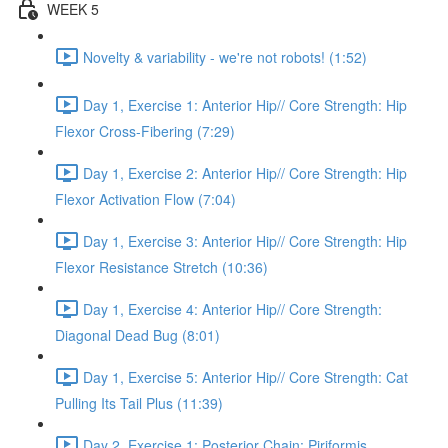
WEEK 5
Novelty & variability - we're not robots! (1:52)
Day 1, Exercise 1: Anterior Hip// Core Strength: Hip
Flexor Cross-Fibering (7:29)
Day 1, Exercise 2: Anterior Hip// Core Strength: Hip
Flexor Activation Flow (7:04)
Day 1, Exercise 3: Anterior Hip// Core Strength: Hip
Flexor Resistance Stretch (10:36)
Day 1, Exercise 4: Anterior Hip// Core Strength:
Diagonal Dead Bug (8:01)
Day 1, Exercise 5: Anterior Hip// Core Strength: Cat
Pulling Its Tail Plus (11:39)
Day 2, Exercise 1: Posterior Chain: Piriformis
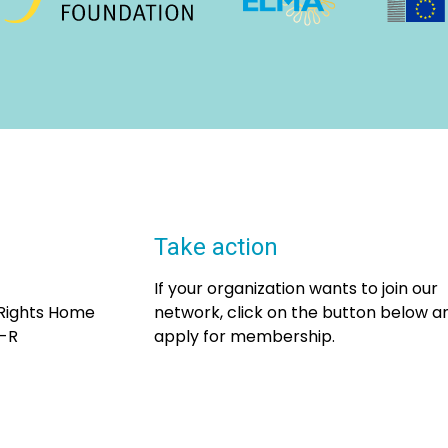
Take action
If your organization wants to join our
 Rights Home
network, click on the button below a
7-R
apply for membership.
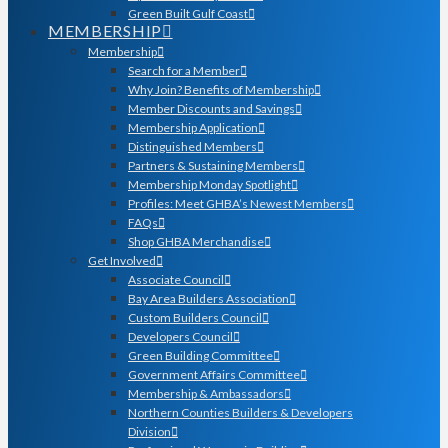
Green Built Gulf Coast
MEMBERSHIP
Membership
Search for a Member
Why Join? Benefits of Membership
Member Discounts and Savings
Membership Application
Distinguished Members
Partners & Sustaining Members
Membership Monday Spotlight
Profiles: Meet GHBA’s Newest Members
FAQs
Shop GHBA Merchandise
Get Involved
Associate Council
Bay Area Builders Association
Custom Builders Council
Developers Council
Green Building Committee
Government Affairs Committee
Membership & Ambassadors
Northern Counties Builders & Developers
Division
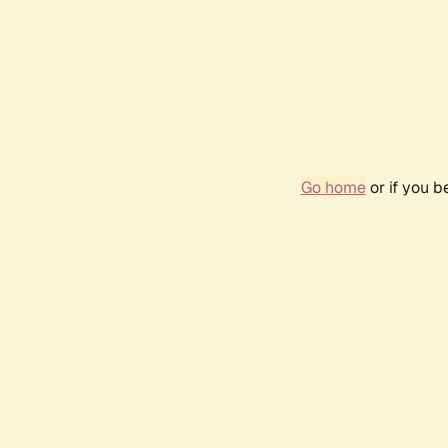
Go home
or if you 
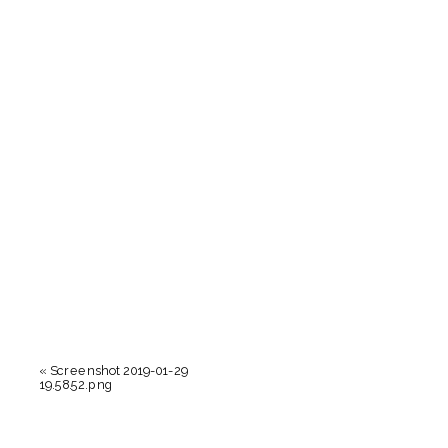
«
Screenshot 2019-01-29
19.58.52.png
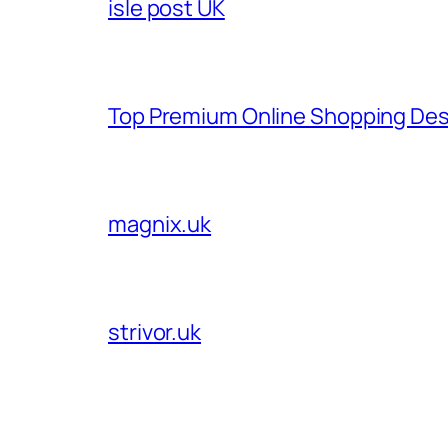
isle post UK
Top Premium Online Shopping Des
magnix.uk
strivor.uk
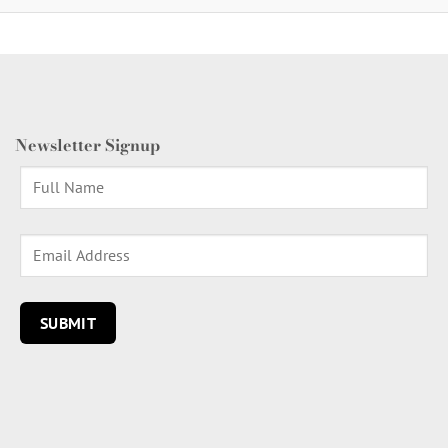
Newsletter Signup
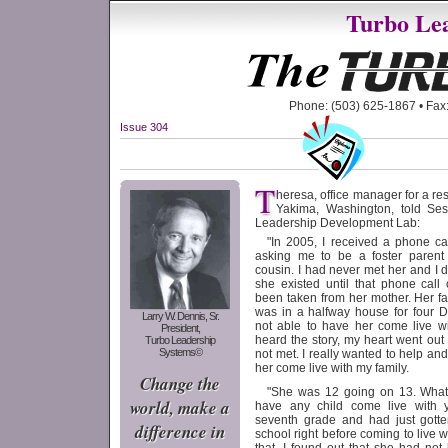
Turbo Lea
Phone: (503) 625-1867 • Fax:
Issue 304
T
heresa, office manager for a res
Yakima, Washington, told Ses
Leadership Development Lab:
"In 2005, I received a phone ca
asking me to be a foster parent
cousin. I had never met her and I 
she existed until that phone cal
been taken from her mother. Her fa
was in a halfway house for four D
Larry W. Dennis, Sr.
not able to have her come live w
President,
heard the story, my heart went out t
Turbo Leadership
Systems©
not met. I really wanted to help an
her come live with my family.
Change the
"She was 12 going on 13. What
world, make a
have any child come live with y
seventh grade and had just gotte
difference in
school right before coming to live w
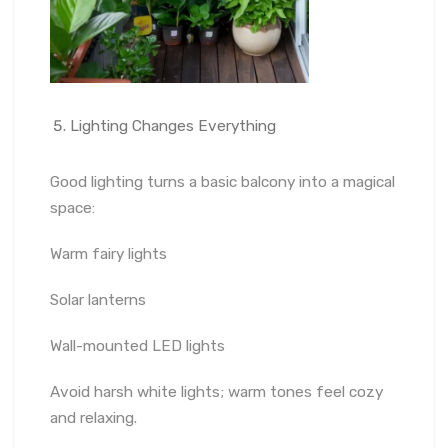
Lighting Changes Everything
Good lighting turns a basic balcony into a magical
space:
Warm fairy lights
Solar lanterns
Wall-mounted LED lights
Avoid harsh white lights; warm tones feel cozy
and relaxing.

==================================================

# Task
Here the job is to set down exactly the lines of the material above that fall between the one with "received a phone ca" and the one with "world, make a", inclusive, and nothing beyond them.

# Task solution
"In 2005, I received a phone ca
asking me to be a foster parent
cousin. I had never met her and I 
she existed until that phone cal
been taken from her mother. Her fa
was in a halfway house for four D
Larry W. Dennis, Sr.
not able to have her come live w
President,
heard the story, my heart went out t
Turbo Leadership
Systems©
not met. I really wanted to help an
her come live with my family.
Change the
"She was 12 going on 13. What
world, make a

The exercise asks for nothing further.